Datrium stores backup immutable snapshots in Amazon’s S3 storage, which lowers cost, but in a form that means they can be immediately spun up without rehydration or conversion as VMs running in the VMware cloud. Admin staff at the ransomware-infected customer just switch from one VMware environment to another; there is no difference.
Immutability means that the snapshotted data cannot be altered subsequently. Any ransomware infection after the date the snapshot was taken will not infect that snapshot.
Datrium offers a short RTO (Recovery Time Objective) because it has selectable restore points. This short RTO is made feasible by automating the recovery process, which can involve hundreds or thousands of separate operational steps to get a large suite of VMs up and running in the right order.

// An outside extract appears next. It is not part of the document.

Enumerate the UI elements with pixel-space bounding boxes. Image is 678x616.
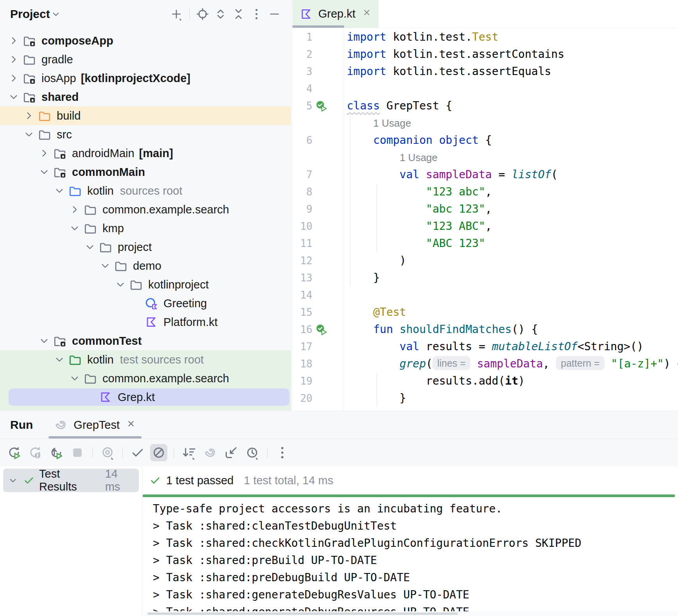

With the orchestration routine in place, the DRaaS facility is told via a mouse click to fail over to the cloud DR site when a ransomware attack or other disaster happens, and that takes just minutes. DR recovery can then start a few minutes later at the source site.
Finding the ransomware footprint
Backed-up VMs exist in a timeline. Some time before an attack with its file locking-by-encryption and ransom notification, ransomware infects a system and starts started encrypting files. This event can be located by checking file activity records.
In a recent incident a Midwest US municipality was attacked (the town is unwilling to reveal its identity, Datrium said). The IT department had backed up its VMs to a Datrium DVX system – but without the DRaaS option in place. Admin staff and Datrium consultants checked the incoming snapshots to the target DVX system and found a sudden size increase:
The highlighted snapshots in the image above have sizes of 23.6Gib, 80.2Gib, and 80.7Gib, while prior and subsequent snapshots are 6.1Gib and 3.6Gib in size. This enlargement was caused by Ryuk ransomware encrypting files.
To combat the attack, a prior snapshot from a day earlier was used and powered up on a quarantined network. It was verified malware-free by a security team and became a so-called recovery golden copy.
The recovery team restored individual VMs in priority order and verified each one was clean with an anti-virus scanner before restoring the next one. This took almost two days to complete. A mass update restoration of all their VMs would have taken less time and a DRaaS option would have been quicker again.
Datrium DraaS roadmap
Datrium initially provided cloud backup for its own on-premises DVX semi-hyperconverged system – ‘semi’, because the storage repository was separate from the compute nodes. It extended this to source systems from Dell EMC, NetApp, Nutanix, Pure Storage and others, and also to VMware running in AWS.
Datrium can provide DR with failover to VMware Cloud on AWS so long as the source site is a VMware site. Datrium uses its own backed up VMs and data from the source site.
VMware is accommodating Kubernetes and containers and Page pointed out that “as VMware embraces Kubernetes we can do so too”.
He said Datrium DRaaS will work with Microsoft Azure cloud by the end of 2020.
And what about the rising tide of cloud-native applications that do not use VMware? “We have a CSS login for bare metal servers,” Page said. He suggested Datrium could develop this ability to backup bare metal Kubernetes environments to the public cloud, and reinstantiate containers there for DR, in the same way as it spins up VMs today.
As long as ransomware infections exists Datrium should prosper by offering a simple and fast recovery option, viable both for virtual machines and containerised environments.